→ **Your goal**: Retype the lines below exactly, but only those from the line that has "aconsejar por el" through the line that has "والمداخلات البناءة، والتي". Omit every picture.
——
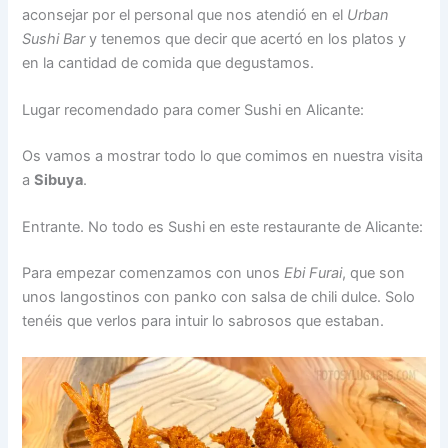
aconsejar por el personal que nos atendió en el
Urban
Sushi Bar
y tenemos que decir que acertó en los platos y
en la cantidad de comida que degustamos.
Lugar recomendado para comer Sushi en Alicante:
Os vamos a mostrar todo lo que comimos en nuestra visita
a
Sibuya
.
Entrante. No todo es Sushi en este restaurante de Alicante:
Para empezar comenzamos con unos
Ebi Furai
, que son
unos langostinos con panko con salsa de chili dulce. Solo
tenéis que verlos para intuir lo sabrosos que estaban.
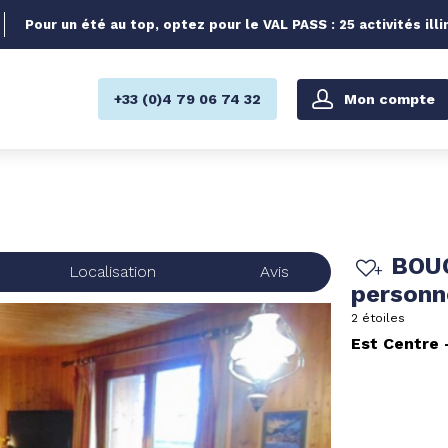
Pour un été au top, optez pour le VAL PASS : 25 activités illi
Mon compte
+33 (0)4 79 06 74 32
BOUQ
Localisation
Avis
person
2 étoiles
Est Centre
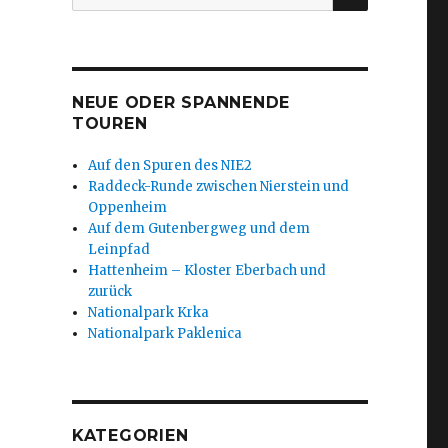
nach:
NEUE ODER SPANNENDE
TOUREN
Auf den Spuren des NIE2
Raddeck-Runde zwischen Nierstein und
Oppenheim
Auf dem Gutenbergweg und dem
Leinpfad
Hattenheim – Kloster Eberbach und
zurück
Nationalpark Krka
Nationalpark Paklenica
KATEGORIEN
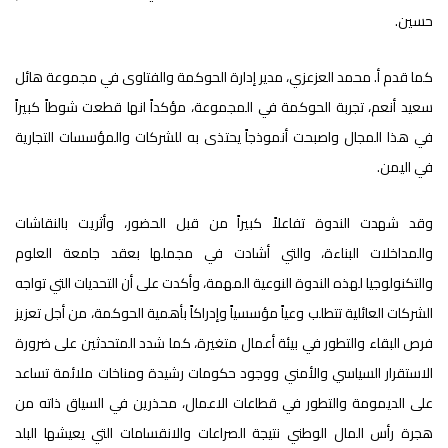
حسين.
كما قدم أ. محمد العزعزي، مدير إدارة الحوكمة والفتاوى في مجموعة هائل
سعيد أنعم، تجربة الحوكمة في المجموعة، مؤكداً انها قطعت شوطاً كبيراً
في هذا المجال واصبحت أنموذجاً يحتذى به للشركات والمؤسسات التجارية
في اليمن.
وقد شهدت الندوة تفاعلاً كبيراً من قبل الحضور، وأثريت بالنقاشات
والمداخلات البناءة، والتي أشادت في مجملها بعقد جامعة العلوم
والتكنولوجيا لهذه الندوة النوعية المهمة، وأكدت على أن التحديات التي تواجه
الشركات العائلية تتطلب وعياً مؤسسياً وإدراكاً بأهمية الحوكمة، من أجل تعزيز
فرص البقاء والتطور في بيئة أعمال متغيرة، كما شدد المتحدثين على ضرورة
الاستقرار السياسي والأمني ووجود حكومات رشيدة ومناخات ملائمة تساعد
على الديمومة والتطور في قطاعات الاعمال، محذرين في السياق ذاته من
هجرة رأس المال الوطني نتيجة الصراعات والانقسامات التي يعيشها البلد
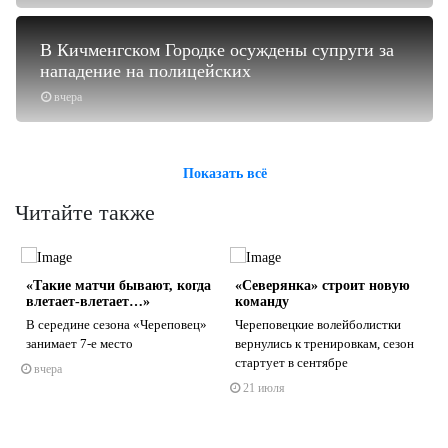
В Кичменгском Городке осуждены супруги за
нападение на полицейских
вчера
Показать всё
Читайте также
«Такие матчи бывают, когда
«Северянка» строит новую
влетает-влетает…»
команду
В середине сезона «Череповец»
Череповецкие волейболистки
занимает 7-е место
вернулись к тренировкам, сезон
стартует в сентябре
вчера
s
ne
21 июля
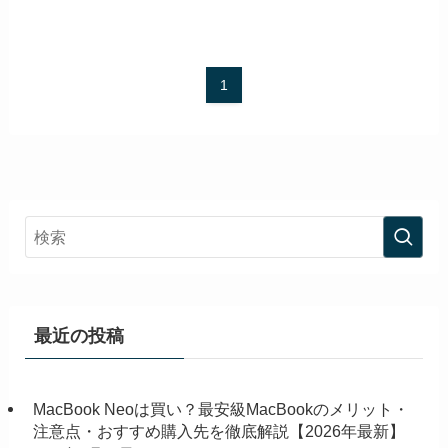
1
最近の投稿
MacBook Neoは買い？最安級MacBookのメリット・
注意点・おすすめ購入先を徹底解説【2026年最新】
——
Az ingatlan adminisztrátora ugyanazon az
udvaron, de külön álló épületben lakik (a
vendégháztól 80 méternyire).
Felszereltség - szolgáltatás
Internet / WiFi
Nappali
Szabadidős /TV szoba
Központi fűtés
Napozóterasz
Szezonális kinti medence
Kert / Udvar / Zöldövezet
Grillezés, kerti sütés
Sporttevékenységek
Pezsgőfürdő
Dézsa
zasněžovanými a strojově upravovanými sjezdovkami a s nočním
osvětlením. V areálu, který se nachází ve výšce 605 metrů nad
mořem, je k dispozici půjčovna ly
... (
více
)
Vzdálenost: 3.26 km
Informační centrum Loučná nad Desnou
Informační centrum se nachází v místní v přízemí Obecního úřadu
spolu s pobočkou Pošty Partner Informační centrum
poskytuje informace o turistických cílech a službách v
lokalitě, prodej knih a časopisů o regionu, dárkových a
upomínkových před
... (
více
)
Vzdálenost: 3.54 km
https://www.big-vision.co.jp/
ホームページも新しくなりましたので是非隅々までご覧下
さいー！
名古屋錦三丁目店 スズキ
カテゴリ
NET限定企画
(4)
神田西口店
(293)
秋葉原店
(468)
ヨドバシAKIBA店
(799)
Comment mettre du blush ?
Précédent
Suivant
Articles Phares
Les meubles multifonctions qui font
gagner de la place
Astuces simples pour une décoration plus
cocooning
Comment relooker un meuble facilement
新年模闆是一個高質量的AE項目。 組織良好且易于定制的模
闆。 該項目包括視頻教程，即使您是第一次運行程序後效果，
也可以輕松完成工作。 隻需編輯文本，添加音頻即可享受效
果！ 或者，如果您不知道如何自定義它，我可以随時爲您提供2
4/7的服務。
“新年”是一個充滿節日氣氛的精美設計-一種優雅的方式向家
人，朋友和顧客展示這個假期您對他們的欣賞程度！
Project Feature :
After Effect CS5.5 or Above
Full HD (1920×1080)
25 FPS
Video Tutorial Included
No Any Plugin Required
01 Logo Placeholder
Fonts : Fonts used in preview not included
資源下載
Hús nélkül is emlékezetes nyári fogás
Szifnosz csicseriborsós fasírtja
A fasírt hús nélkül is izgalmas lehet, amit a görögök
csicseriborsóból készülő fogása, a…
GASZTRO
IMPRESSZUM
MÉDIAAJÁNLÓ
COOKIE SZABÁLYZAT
——
→ **Exercise answer**:
aconsejar por el personal que nos atendió en el
Urban
Sushi Bar
y tenemos que decir que acertó en los platos y
en la cantidad de comida que degustamos.
Lugar recomendado para comer Sushi en Alicante:
Os vamos a mostrar todo lo que comimos en nuestra visita
a
Sibuya
.
Entrante. No todo es Sushi en este restaurante de Alicante:
Para empezar comenzamos con unos
Ebi Furai
, que son
unos langostinos con panko con salsa de chili dulce. Solo
tenéis que verlos para intuir lo sabrosos que estaban.
Pour un été au top, optez pour le VAL PASS : 25 activités illi
Mon compte
+33 (0)4 79 06 74 32
BOUQ
Localisation
Avis
person
2 étoiles
Est Centre
nach:
NEUE ODER SPANNENDE
TOUREN
Auf den Spuren des NIE2
Raddeck-Runde zwischen Nierstein und
Oppenheim
Auf dem Gutenbergweg und dem
Leinpfad
Hattenheim – Kloster Eberbach und
zurück
Nationalpark Krka
Nationalpark Paklenica
KATEGORIEN
حسين.
كما قدم أ. محمد العزعزي، مدير إدارة الحوكمة والفتاوى في مجموعة هائل
سعيد أنعم، تجربة الحوكمة في المجموعة، مؤكداً انها قطعت شوطاً كبيراً
في هذا المجال واصبحت أنموذجاً يحتذى به للشركات والمؤسسات التجارية
في اليمن.
وقد شهدت الندوة تفاعلاً كبيراً من قبل الحضور، وأثريت بالنقاشات
والمداخلات البناءة، والتي أشادت في مجملها بعقد جامعة العلوم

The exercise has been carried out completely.